Shares of MakeMyTrip were trading nearly 6% up at $28 on Friday, giving the Nasdaq-listed company a market capitalisation of $2.8 billion.
MakeMyTrip will work with Ctrip to bring the company’s technology, like real-time inventory and rates from travel agents, to India besides building products in a mobile-first market. The two companies will also look to work together on deals with hotels in markets like Thailand, Malaysia and Dubai, which see a large number of tourists from both India and China.

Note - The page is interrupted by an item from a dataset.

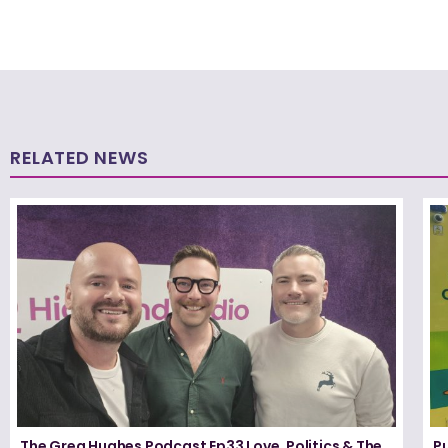
RELATED NEWS
The Greg Hughes Podcast Ep33 Love, Politics & The
P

As part of the transaction, Ctrip has also signed a non-compete arrangement where it will not invest in any other travel company in India. While MakeMyTrip currently has $250 million cash in the bank, Ctrip will also come in as a potential backer in follow-on rounds.
Ctrip first picked up a 15% stake in MakeMyTrip for $180 million in January 2016 with plans to increase its shareholding to 26% through market purchases. But Ctrip’s shareholding fell after MakeMyTrip announced a stock merger with Ibibo, which was owned by Naspers. The MakeMyTrip-Ibibo merger pegged the valuation of the combined entity at $1.8 billion and Naspers got a 40% stake in the combined company as part of the deal. Naspers later invested more in MakeMyTrip to increase its shareholding.